_Problem to solve_
Pictures excluded, copy word for word the lines from the one holding "pim at ipng.nl (143, 374)" through the last line below.

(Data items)

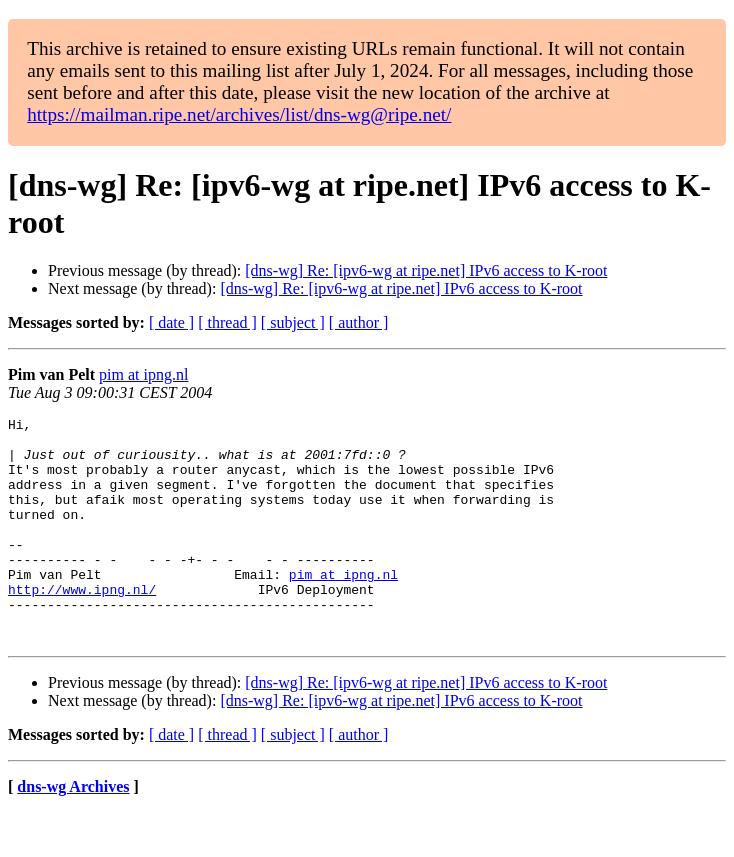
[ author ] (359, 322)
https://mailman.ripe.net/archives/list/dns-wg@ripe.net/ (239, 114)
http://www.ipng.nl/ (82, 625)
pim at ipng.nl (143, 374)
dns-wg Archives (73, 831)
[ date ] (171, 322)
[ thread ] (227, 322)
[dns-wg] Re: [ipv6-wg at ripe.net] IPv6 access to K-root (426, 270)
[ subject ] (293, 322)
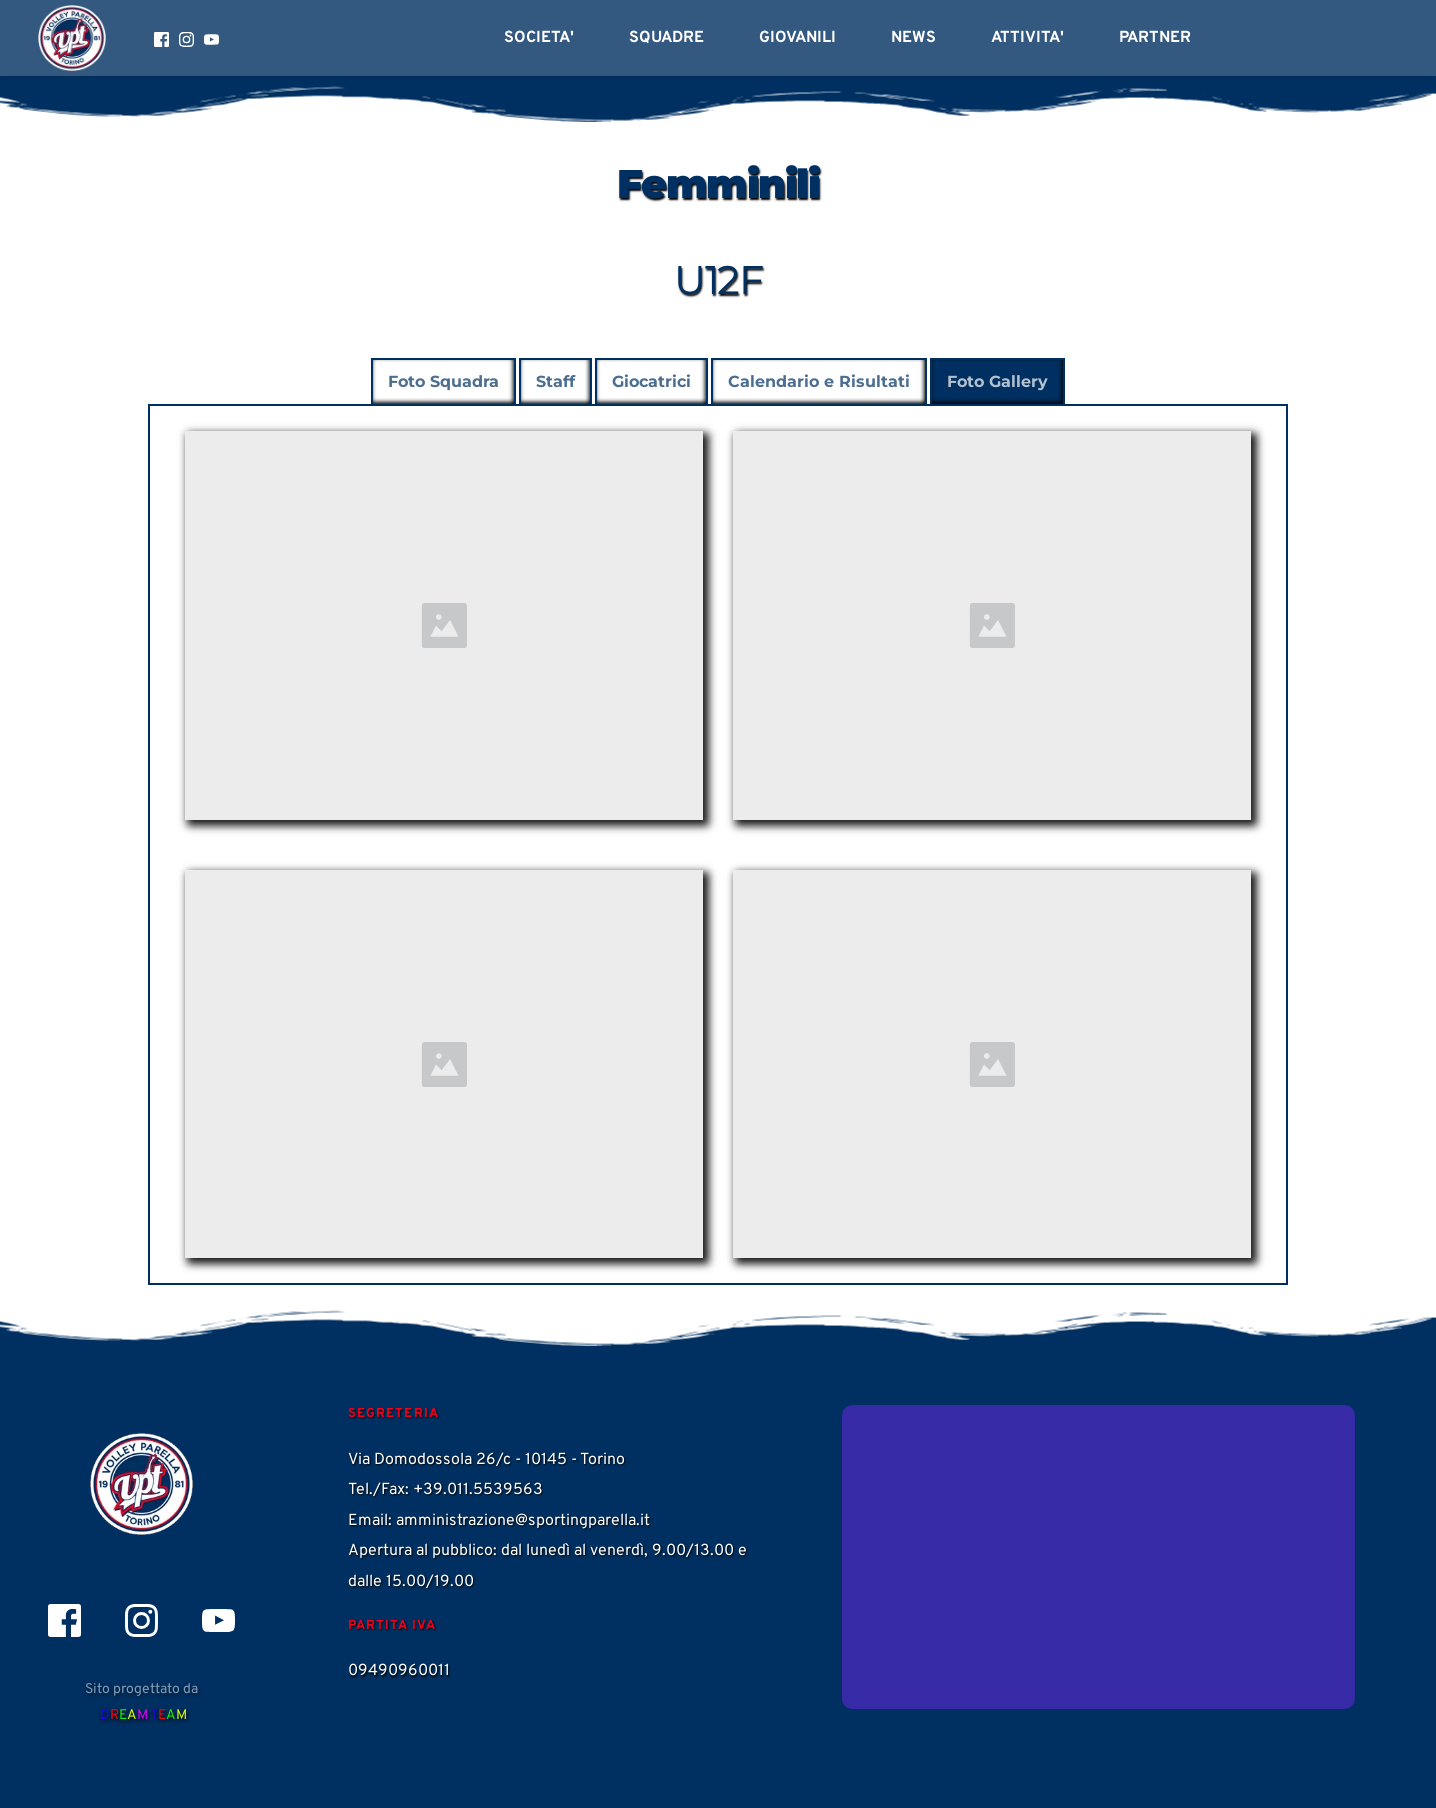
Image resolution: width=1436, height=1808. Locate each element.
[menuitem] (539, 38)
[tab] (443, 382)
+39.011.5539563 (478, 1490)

_Finished task_
pim at ipng.nl (143, 374)
dns-wg Archives (73, 831)
[ date ] (171, 322)
[ thread ] (227, 322)
[dns-wg] Re: [ipv6-wg at ripe.net] IPv6 access to K-root (426, 270)
[ subject ] (293, 322)
Image resolution: width=1436, height=1808. Locate each element.
[menuitem] (539, 38)
[tab] (443, 382)
+39.011.5539563 (478, 1490)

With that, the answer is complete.